**Problem statement:** Verbatim output of the lines below is required, with the images omitted.

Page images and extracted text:
──────────────────────────────
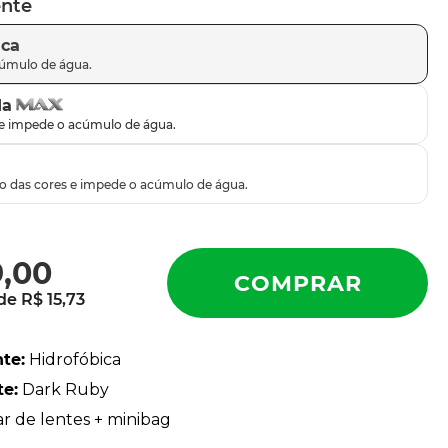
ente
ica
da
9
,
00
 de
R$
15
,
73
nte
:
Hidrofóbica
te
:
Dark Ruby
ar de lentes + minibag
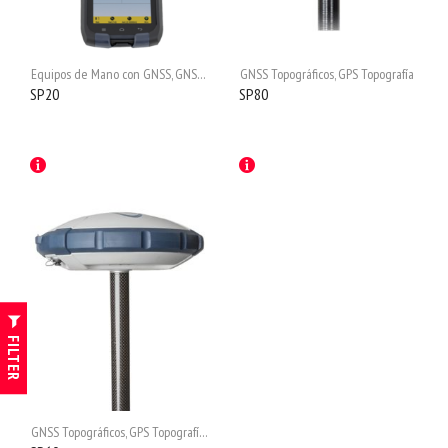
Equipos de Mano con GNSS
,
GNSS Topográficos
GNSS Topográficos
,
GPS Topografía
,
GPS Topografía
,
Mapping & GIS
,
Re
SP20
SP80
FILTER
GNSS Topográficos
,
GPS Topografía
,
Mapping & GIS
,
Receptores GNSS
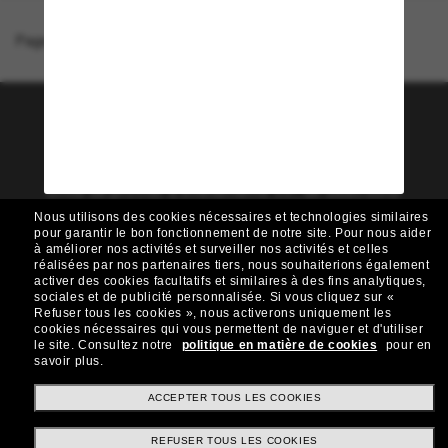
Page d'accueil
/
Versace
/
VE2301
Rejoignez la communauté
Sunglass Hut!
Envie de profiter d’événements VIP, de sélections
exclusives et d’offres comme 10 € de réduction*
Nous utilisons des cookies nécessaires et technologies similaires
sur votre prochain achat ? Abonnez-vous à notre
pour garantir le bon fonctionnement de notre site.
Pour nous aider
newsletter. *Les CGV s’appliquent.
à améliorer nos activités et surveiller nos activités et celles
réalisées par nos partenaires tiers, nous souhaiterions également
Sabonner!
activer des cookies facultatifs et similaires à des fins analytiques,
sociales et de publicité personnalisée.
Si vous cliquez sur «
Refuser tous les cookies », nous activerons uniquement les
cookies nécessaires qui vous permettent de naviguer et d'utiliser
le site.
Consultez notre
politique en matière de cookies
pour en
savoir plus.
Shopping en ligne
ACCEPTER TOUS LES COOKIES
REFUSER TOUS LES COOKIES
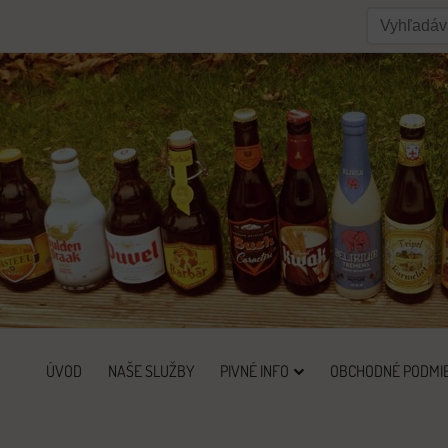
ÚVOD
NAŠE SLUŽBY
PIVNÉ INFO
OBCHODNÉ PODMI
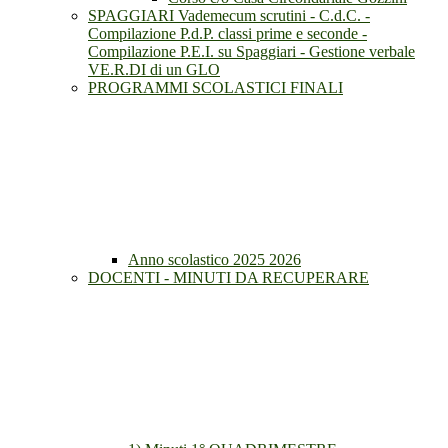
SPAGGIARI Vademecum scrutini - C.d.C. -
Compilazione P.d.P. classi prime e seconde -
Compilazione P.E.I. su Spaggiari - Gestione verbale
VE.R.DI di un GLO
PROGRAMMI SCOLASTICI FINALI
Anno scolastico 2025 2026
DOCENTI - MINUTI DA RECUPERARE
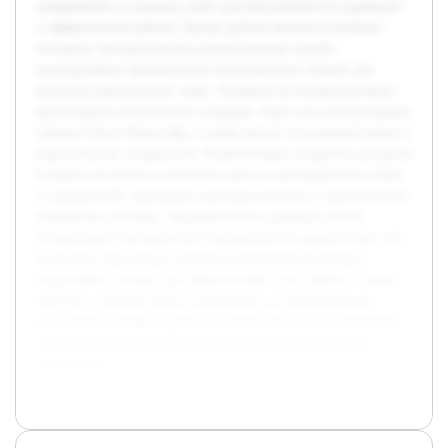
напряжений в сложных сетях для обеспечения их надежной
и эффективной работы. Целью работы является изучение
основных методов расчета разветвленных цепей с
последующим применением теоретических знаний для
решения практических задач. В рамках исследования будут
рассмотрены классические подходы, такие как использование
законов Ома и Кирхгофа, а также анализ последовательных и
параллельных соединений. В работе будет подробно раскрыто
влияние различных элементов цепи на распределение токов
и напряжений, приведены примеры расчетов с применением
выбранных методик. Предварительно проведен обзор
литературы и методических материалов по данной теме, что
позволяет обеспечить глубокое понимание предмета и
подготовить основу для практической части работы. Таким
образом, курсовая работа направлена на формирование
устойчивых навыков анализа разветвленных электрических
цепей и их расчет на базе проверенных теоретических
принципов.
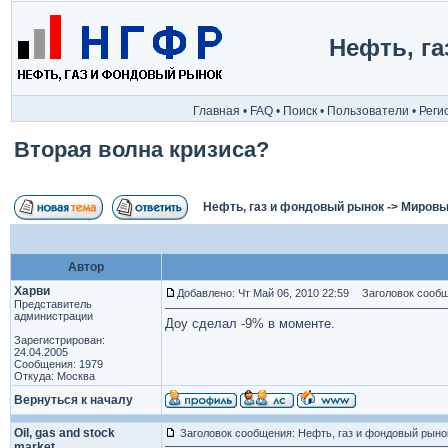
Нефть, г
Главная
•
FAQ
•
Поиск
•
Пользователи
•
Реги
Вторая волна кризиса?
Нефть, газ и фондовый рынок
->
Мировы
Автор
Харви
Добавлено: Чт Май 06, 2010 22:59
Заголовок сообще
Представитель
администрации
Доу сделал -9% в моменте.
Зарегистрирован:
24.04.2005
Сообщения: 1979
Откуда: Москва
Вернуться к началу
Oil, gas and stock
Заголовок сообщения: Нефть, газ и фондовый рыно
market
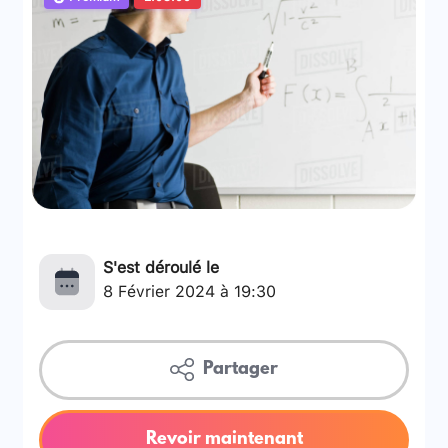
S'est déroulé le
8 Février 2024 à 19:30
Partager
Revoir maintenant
──────────────────────────────
**Task response:**
ente
ica
da
9
,
00
 de
R$
15
,
73
nte
:
Hidrofóbica
te
:
Dark Ruby
ar de lentes + minibag
Equipos de Mano con GNSS
,
GNSS Topográficos
GNSS Topográficos
,
GPS Topografía
,
GPS Topografía
,
Mapping & GIS
,
Re
SP20
SP80
FILTER
GNSS Topográficos
,
GPS Topografía
,
Mapping & GIS
,
Receptores GNSS
Page d'accueil
/
Versace
/
VE2301
Rejoignez la communauté
Sunglass Hut!
Envie de profiter d’événements VIP, de sélections
exclusives et d’offres comme 10 € de réduction*
Nous utilisons des cookies nécessaires et technologies similaires
sur votre prochain achat ? Abonnez-vous à notre
pour garantir le bon fonctionnement de notre site.
Pour nous aider
newsletter. *Les CGV s’appliquent.
à améliorer nos activités et surveiller nos activités et celles
réalisées par nos partenaires tiers, nous souhaiterions également
Sabonner!
activer des cookies facultatifs et similaires à des fins analytiques,
sociales et de publicité personnalisée.
Si vous cliquez sur «
Refuser tous les cookies », nous activerons uniquement les
cookies nécessaires qui vous permettent de naviguer et d'utiliser
le site.
Consultez notre
politique en matière de cookies
pour en
savoir plus.
Shopping en ligne
ACCEPTER TOUS LES COOKIES
REFUSER TOUS LES COOKIES
ÚVOD
NAŠE SLUŽBY
PIVNÉ INFO
OBCHODNÉ PODMI
SPAGGIARI Vademecum scrutini - C.d.C. -
Compilazione P.d.P. classi prime e seconde -
Compilazione P.E.I. su Spaggiari - Gestione verbale
VE.R.DI di un GLO
PROGRAMMI SCOLASTICI FINALI
Anno scolastico 2025 2026
DOCENTI - MINUTI DA RECUPERARE
напряжений в сложных сетях для обеспечения их надежной
и эффективной работы. Целью работы является изучение
основных методов расчета разветвленных цепей с
последующим применением теоретических знаний для
решения практических задач. В рамках исследования будут
рассмотрены классические подходы, такие как использование
законов Ома и Кирхгофа, а также анализ последовательных и
параллельных соединений. В работе будет подробно раскрыто
влияние различных элементов цепи на распределение токов
и напряжений, приведены примеры расчетов с применением
выбранных методик. Предварительно проведен обзор
литературы и методических материалов по данной теме, что
позволяет обеспечить глубокое понимание предмета и
подготовить основу для практической части работы. Таким
образом, курсовая работа направлена на формирование
устойчивых навыков анализа разветвленных электрических
цепей и их расчет на базе проверенных теоретических
принципов.
Нефть, г
Главная
•
FAQ
•
Поиск
•
Пользователи
•
Реги
Вторая волна кризиса?
Нефть, газ и фондовый рынок
->
Мировы
Автор
Харви
Добавлено: Чт Май 06, 2010 22:59
Заголовок сообще
Представитель
администрации
Доу сделал -9% в моменте.
Зарегистрирован:
24.04.2005
Сообщения: 1979
Откуда: Москва
Вернуться к началу
Oil, gas and stock
Заголовок сообщения: Нефть, газ и фондовый рыно
market
S'est déroulé le
8 Février 2024 à 19:30
Partager
Revoir maintenant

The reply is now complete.